Coil ran the system the rest of the year, won the championship, fruitlessly voted for its continued use, and, after a few small stumbles with dropped cylinders early the next year without the laughing gas, was able to “tune my way out of that” and went on to win the championship again. “I’d have been happier if they left us alone, but it wasn’t crippling,” he noted.
For all of their theories about how well nitrous – and many of their systems, for that matter – worked, the always verbally colorful Coil was quick to point out, “In that era, before computers [data recorders], none of us knew that [heck] worked; we were just throwing [stuff] out there and seeing what stuck against the wall. If things went OK, you’d come home and make up the theory that you wanted to believe in.
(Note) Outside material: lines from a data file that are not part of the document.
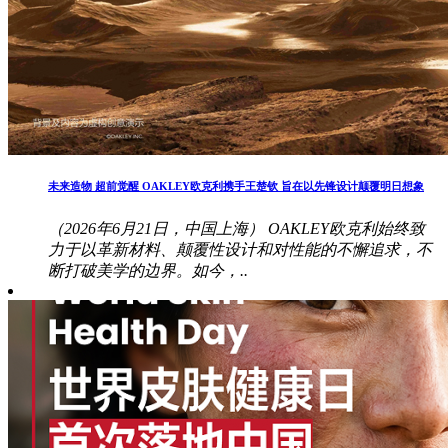
未来造物 超前觉醒 OAKLEY欧克利携手王楚钦 旨在以先锋设计颠覆明日想象
（2026年6月21日，中国上海） OAKLEY欧克利始终致
力于以革新材料、颠覆性设计和对性能的不懈追求，不
断打破美学的边界。如今，..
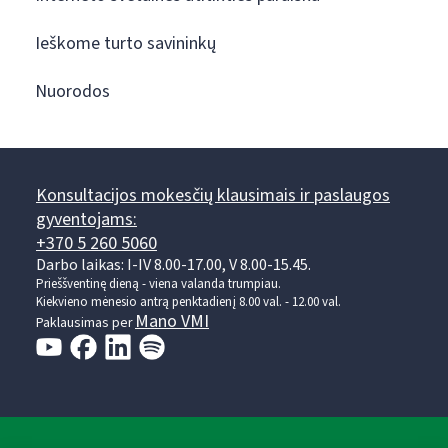
Ieškome turto savininkų
Nuorodos
Konsultacijos mokesčių klausimais ir paslaugos
gyventojams:
+370 5 260 5060
Darbo laikas: I-IV 8.00-17.00, V 8.00-15.45.
Prieššventinę dieną - viena valanda trumpiau.
Kiekvieno mėnesio antrą penktadienį 8.00 val. - 12.00 val.
Mano VMI
Paklausimas per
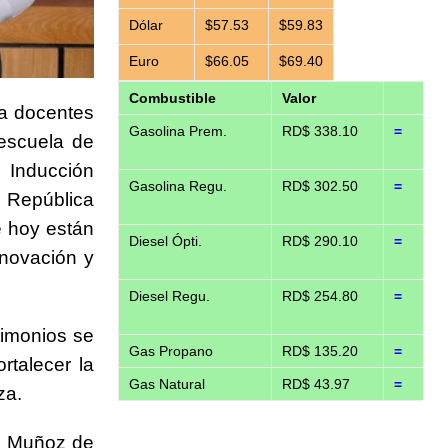
Dólar
$57.53
$59.83
Euro
$66.05
$69.40
Combustible
Valor
a docentes
Gasolina Prem.
RD$ 338.10
=
escuela de
 Inducción
Gasolina Regu.
RD$ 302.50
=
 República
e hoy están
Diesel Ópti.
RD$ 290.10
=
nnovación y
Diesel Regu.
RD$ 254.80
=
timonios se
Gas Propano
RD$ 135.20
=
rtalecer la
Gas Natural
RD$ 43.97
=
za.
n Muñoz de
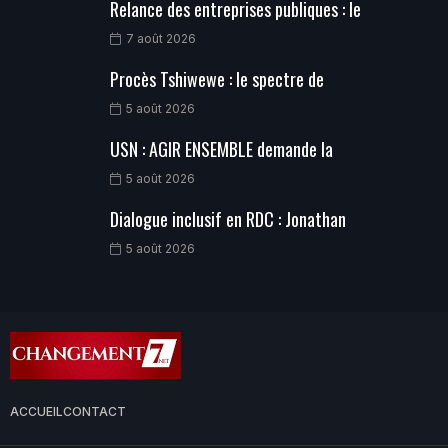
Relance des entreprises publiques : le
7 août 2026
Procès Tshiwewe : le spectre de
5 août 2026
USN : AGIR ENSEMBLE demande la
5 août 2026
Dialogue inclusif en RDC : Jonathan
5 août 2026
ACCUEIL
CONTACT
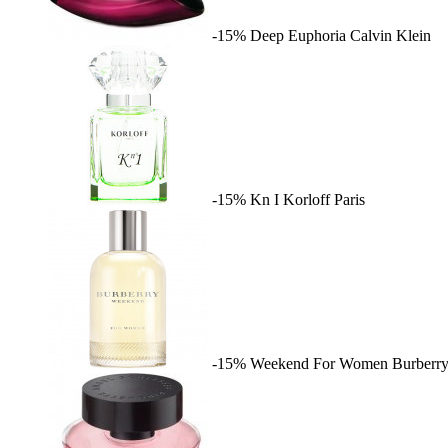
-15%
Deep Euphoria
Calvin Klein
-15%
Kn I
Korloff Paris
-15%
Weekend For Women
Burberr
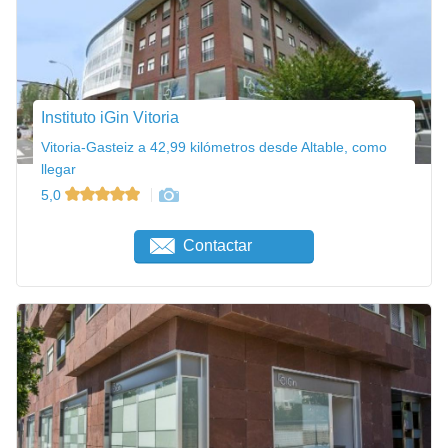
Instituto iGin Vitoria
Vitoria-Gasteiz a 42,99 kilómetros desde Altable, como
llegar
5,0
Contactar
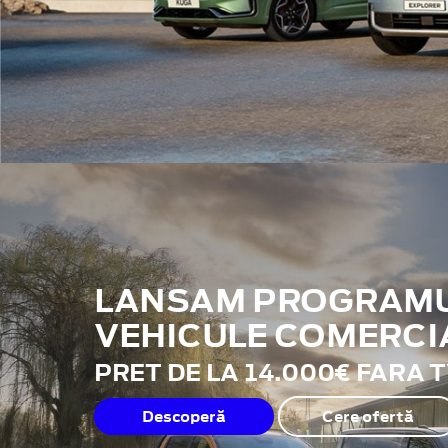
LANSAM PROGRAMUL
VEHICULE COMERCI
PRET DE LA 14.000€ FARA 
Descoperă
Cere ofertă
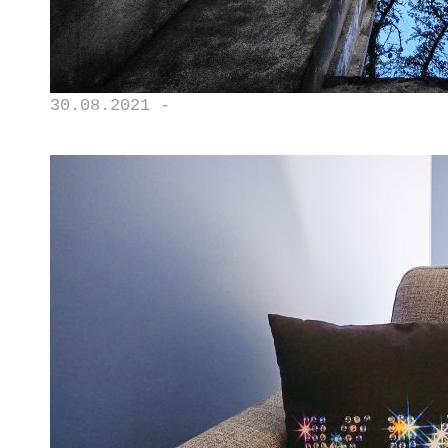
30.08.2021 -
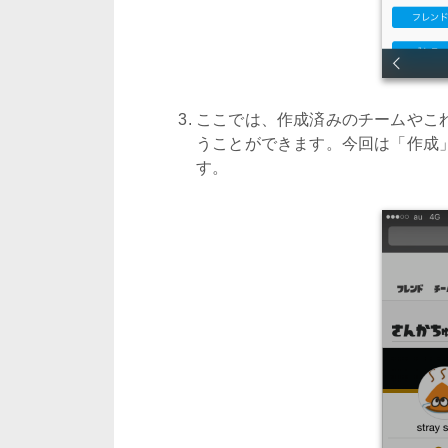
ここでは、作成済みのチームやこ
うことができます。今回は「作成
す。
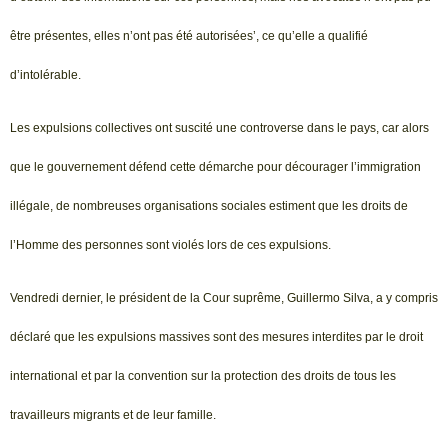
être présentes, elles n’ont pas été autorisées’, ce qu’elle a qualifié
d’intolérable.
Les expulsions collectives ont suscité une controverse dans le pays, car alors
que le gouvernement défend cette démarche pour décourager l’immigration
illégale, de nombreuses organisations sociales estiment que les droits de
l’Homme des personnes sont violés lors de ces expulsions.
Vendredi dernier, le président de la Cour suprême, Guillermo Silva, a y compris
déclaré que les expulsions massives sont des mesures interdites par le droit
international et par la convention sur la protection des droits de tous les
travailleurs migrants et de leur famille.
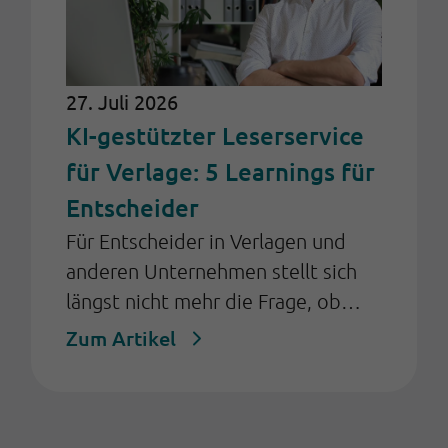
27. Juli 2026
KI-gestützter Leserservice
für Verlage: 5 Learnings für
Entscheider
Für Entscheider in Verlagen und
anderen Unternehmen stellt sich
längst nicht mehr die Frage, ob
Künstliche Intelligenz (KI) im
Zum Artikel
Kundenservice eingesetzt werden
sollte, sondern: Wie kann sie so
eingeführt werden, dass sie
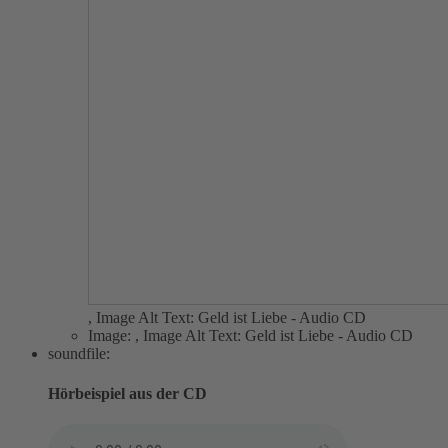
,
Image Alt Text:
Geld ist Liebe - Audio CD
Image:
,
Image Alt Text:
Geld ist Liebe - Audio CD
soundfile:
Hörbeispiel aus der CD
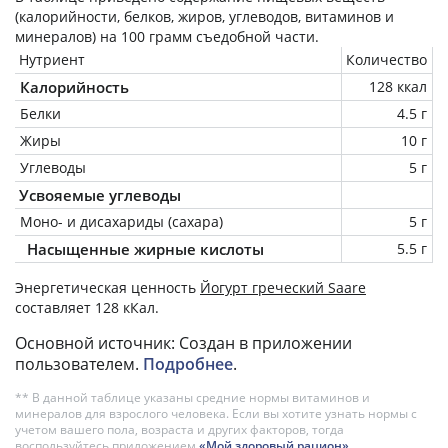
(калорийности, белков, жиров, углеводов, витаминов и
минералов) на
100 грамм
съедобной части.
Нутриент
Количество
Калорийность
128 ккал
Белки
4.5 г
Жиры
10 г
Углеводы
5 г
Усвояемые углеводы
Моно- и дисахариды (сахара)
5 г
Насыщенные жирные кислоты
5.5 г
Энергетическая ценность
Йогурт греческий Saare
составляет 128 кКал.
Основной источник: Создан в приложении
пользователем.
Подробнее
.
** В данной таблице указаны средние нормы витаминов и
минералов для взрослого человека. Если вы хотите узнать нормы с
учетом вашего пола, возраста и других факторов, тогда
воспользуйтесь приложением
«Мой здоровый рацион»
.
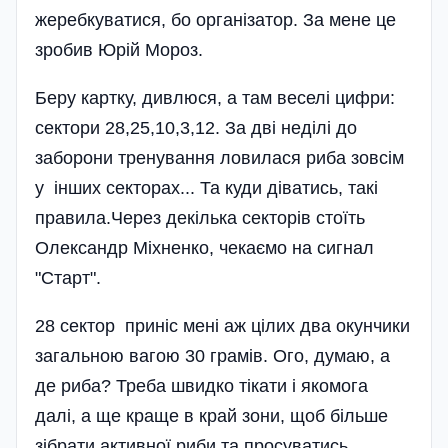
жеребкуватися, бо організатор. За мене це
зробив Юрій Мороз.
Беру картку, дивлюся, а там веселі цифри:
сектори 28,25,10,3,12. За дві неділі до
заборони тренування ловилася риба зовсім
у інших секторах... Та куди діватись, такі
правила.Через декілька секторів стоїть
Олександр Міхненко, чекаємо на сигнал
"Старт".
28 сектор приніс мені аж цілих два окунчики
загальною вагою 30 грамів. Ого, думаю, а
де риба? Треба швидко тікати і якомога
далі, а ще краще в край зони, щоб більше
зібрати активної риби та просуватись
“Today, I’d bet that even the best of the people out there – including myself – really only understand about three-quarters of what’s going on in these cars. In the early 1980s, if we truly understood 20 percent of what was going on, we were lucky. Looking back, we didn’t know jack[stuff] about what the cars were doing. Since we got computers, we’re real certain that what we can see from standing on the starting line is almost always wrong.”
Naturally, while I had him on the line, I asked Coil if a racing comeback of any kind was on the horizon, and, to summarize his reply, if I were holding a Magic 8 Ball in my hand, the answer would be “Outlook not so good.”
He doesn’t miss the drama or the headaches of The Big Show, hasn’t found the right fit (despite many offers) in nostalgia racing, and misses being able to invent.
“If there was anything I was ever good at, I was good at creating something that no one else had that gave us an edge to win,” he said. “As the rules have gotten so all-encompassing, you’re not allowed to do that. So we all stand there with a barrel full of clutch discs that we know we can’t know exactly how they’re going to act, and we’re going to have to play Russian roulette with ‘Do we put another nut on it or not?’ and the other guy’s guess is going to be as good as mine. That just doesn’t seem like any fun. Fortunately, I had a very competent investment broker who guided me well throughout all the great years, and I’m not particularly worried about starving to death.”
OK, so that's the truth, the whole truth, and nothing but the truth about nitrous use at the 1982 U.S. Nationals. For now. Is there a possibility that someone else was using nitrous that year? Absolutely. The good thing is there's always another column just a few days away. Thanks for reading.